While no one is predicting the sort of supply crises that were common a decade ago, electricity authorities are watching closely to make sure that does not happen.

Greg Size of the Dunedin electricity consultancy Energy Link said the rain-lashed North Island had no problems with its hydro electric dams, but not nearly enough water had been flowing in to South Island hydro lakes.

"The South Island inflows have been quite low for some time now," he said.

"The storage lakes have been falling and power transfers on the inter-island link have been running mainly southwards."

Mr Size said that meant that electricity from brimming North Island hydro dams was flowing south via the Cook Strait cable, to make up for electricity the South Island hydro lakes could not produce.

This was putting pressure on companies, usually large ones, that buy electricity on the spot market, rather than using a long-term supply agreement as most householders did.

Mr Size said they would have to dig deeper into their wallet to acquire essential energy, because a shortage of electricity meant higher prices.

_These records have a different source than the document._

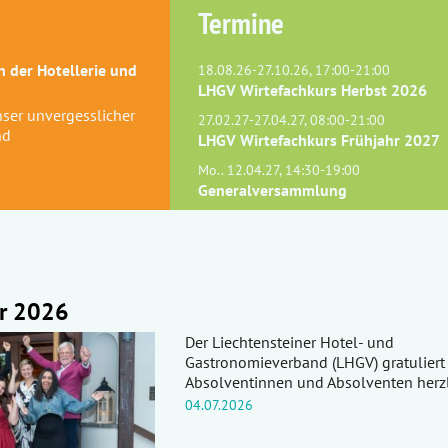
Termine
 der Hotellerie und
18.08.26-27.10.26, 17:00-21:00
LHGV Wirtefachkurs Herbst 2026
Unser unvergesslicher
27.02.27-27.04.27, 08:00-21:00
nd
LHGV Wirtefachkurs Frühjahr 2027
Mo.. 12.04.27, 14:30-19:00
Generalversammlung
er 2026
Der Liechtensteiner Hotel- und
Gastronomieverband (LHGV) gratuliert
Absolventinnen und Absolventen her
04.07.2026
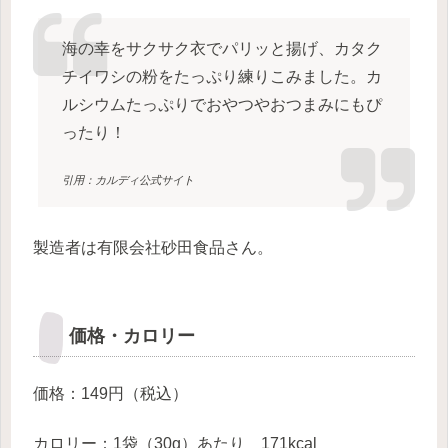
海の幸をサクサク衣でパリッと揚げ、カタク
チイワシの粉をたっぷり練りこみました。カ
ルシウムたっぷりでおやつやおつまみにもぴ
ったり！
引用：カルディ公式サイト
製造者は有限会社砂田食品さん。
価格・カロリー
価格：149円（税込）
カロリー：1袋（30g）あたり 171kcal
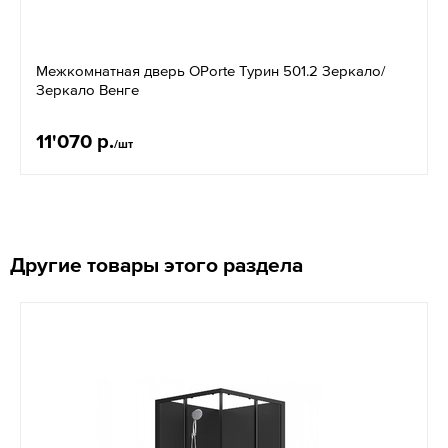
Межкомнатная дверь OPorte Турин 501.2 Зеркало/
Зеркало Венге
11'070 р.
/шт
Другие товары этого раздела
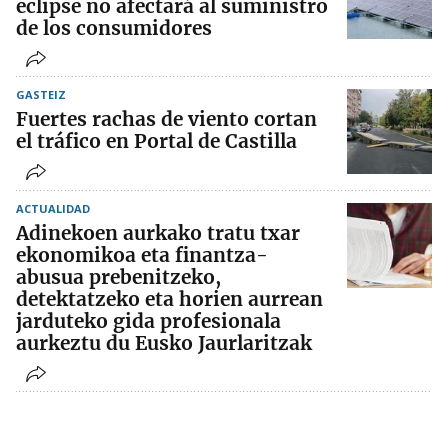
eclipse no afectará al suministro
de los consumidores
GASTEIZ
Fuertes rachas de viento cortan
el tráfico en Portal de Castilla
ACTUALIDAD
Adinekoen aurkako tratu txar
ekonomikoa eta finantza-
abusua prebenitzeko,
detektatzeko eta horien aurrean
jarduteko gida profesionala
aurkeztu du Eusko Jaurlaritzak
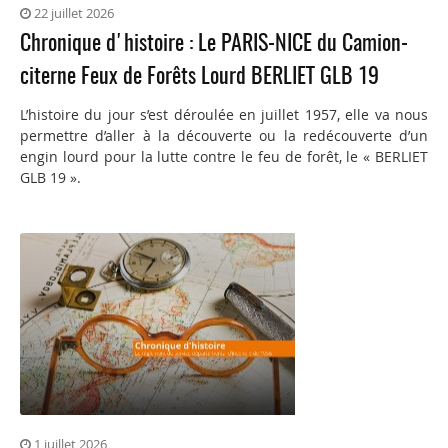
22 juillet 2026
Chronique d'histoire : Le PARIS-NICE du Camion-
citerne Feux de Forêts Lourd BERLIET GLB 19
L’histoire du jour s’est déroulée en juillet 1957, elle va nous
permettre d’aller à la découverte ou la redécouverte d’un
engin lourd pour la lutte contre le feu de forêt, le « BERLIET
GLB 19 ».
1 juillet 2026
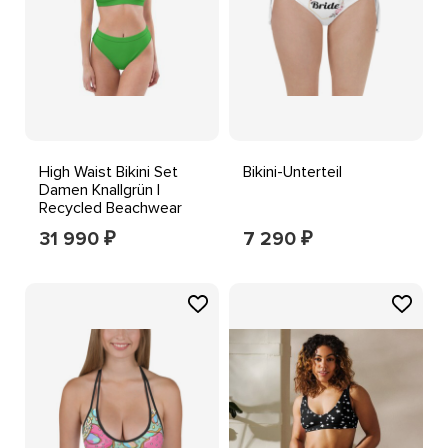
High Waist Bikini Set
Bikini-Unterteil
Damen Knallgrün |
Recycled Beachwear
Push Up
31 990
7 290
₽
₽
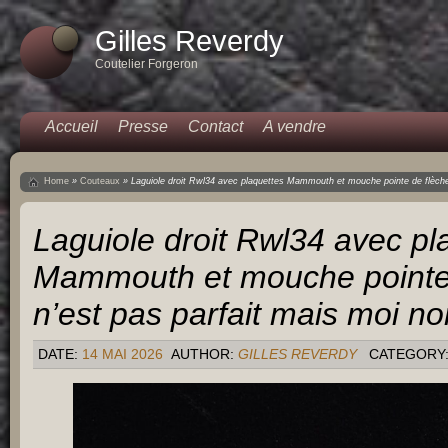
Gilles Reverdy
Coutelier Forgeron
Accueil
Presse
Contact
A vendre
Home
»
Couteaux
»
Laguiole droit Rwl34 avec plaquettes Mammouth et mouche pointe de flèche.I
Laguiole droit Rwl34 avec pl
Mammouth et mouche pointe d
n’est pas parfait mais moi non
DATE:
14 MAI 2026
AUTHOR:
GILLES REVERDY
CATEGORY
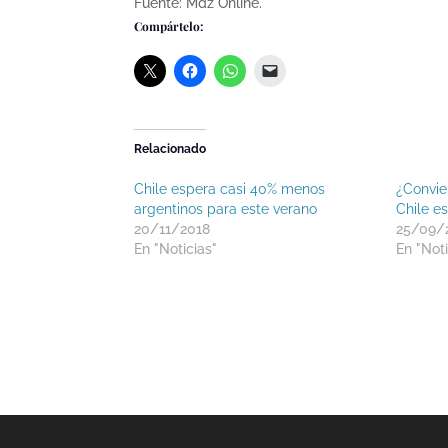
Fuente: Mdz Online.
Compártelo:
Relacionado
Chile espera casi 40% menos
¿Convien
argentinos para este verano
Chile e
20/11/2018
25/09/
En "Noticias"
En "Noti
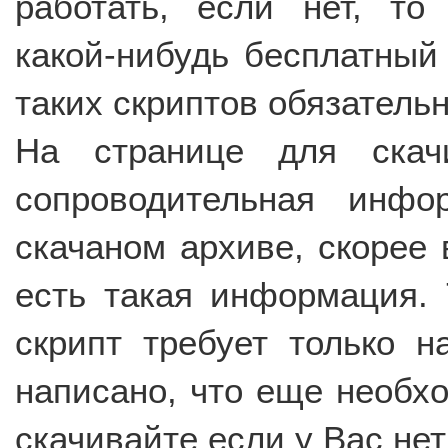
работать, если нет, то
какой-нибудь бесплатный 
таких скриптов обязательн
На странице для скач
сопроводительная инф
скачаном архиве, скорее 
есть такая информация. 
скрипт требует только 
написано, что еще необхо
скачивайте если у Вас не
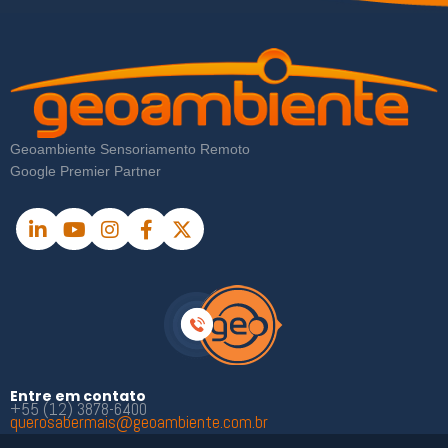
Geoambiente Sensoriamento Remoto
Google Premier Partner
Entre em contato
+55 (12) 3878-6400
querosabermais@geoambiente.com.br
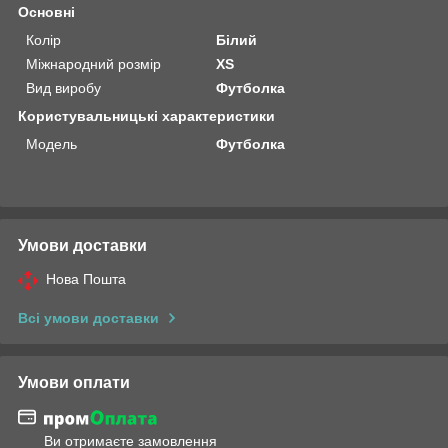
Основні
Колір
Білий
Міжнародний розмір
XS
Вид виробу
Футболка
Користувальницькі характеристики
Модель
Футболка
Умови доставки
Нова Пошта
Всі умови доставки
Умови оплати
Ви отримаєте замовлення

"Spot prices, if you go back a month or so, were running at round $50 a megawatt hour, or 5c a kilowatt hour," he said.

"Now they are around $100 or 10c on average across the day."

Due to recent closures, there were few thermal power stations available to generate the power that hydro dams could not produce.

Two of them are at Huntly, which were saved from imminent closure a year ago, to cope with situations such as this one.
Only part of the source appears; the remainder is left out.